## Dataset extract
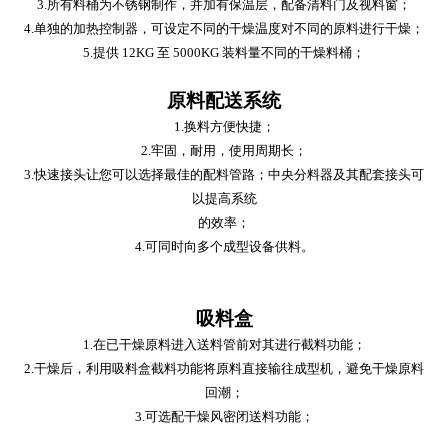
3.所有料桶为不锈钢制作，并加有保温层，配备清料门及视料窗；
4.单独的加热控制器，可设定不同的干燥温度对不同的原料进行干燥；
5.提供 12KG 至 5000KG 装料量不同的干燥料桶；
原料配送系统
1.换料方便快捷；
2.牢固，耐用，使用周期长；
3.快速接头让您可以选择最佳的配料管路；中央分料器及其配套接头可
以提高系统
的效率；
4.可同时向多个成型设备供料。
吸料盒
1.在已干燥原料进入送料管前对其进行截料功能；
2.干燥后，利用吸料盒截料功能将原料直接输往成型机，避免干燥原料
回潮；
3.可选配干燥风密闭送料功能；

## What you have to do
Reproduce the material exactly. Pictures stay out.

## Problem solution
3.所有料桶为不锈钢制作，并加有保温层，配备清料门及视料窗；
4.单独的加热控制器，可设定不同的干燥温度对不同的原料进行干燥；
5.提供 12KG 至 5000KG 装料量不同的干燥料桶；
原料配送系统
1.换料方便快捷；
2.牢固，耐用，使用周期长；
3.快速接头让您可以选择最佳的配料管路；中央分料器及其配套接头可
以提高系统
的效率；
4.可同时向多个成型设备供料。
吸料盒
1.在已干燥原料进入送料管前对其进行截料功能；
2.干燥后，利用吸料盒截料功能将原料直接输往成型机，避免干燥原料
回潮；
3.可选配干燥风密闭送料功能；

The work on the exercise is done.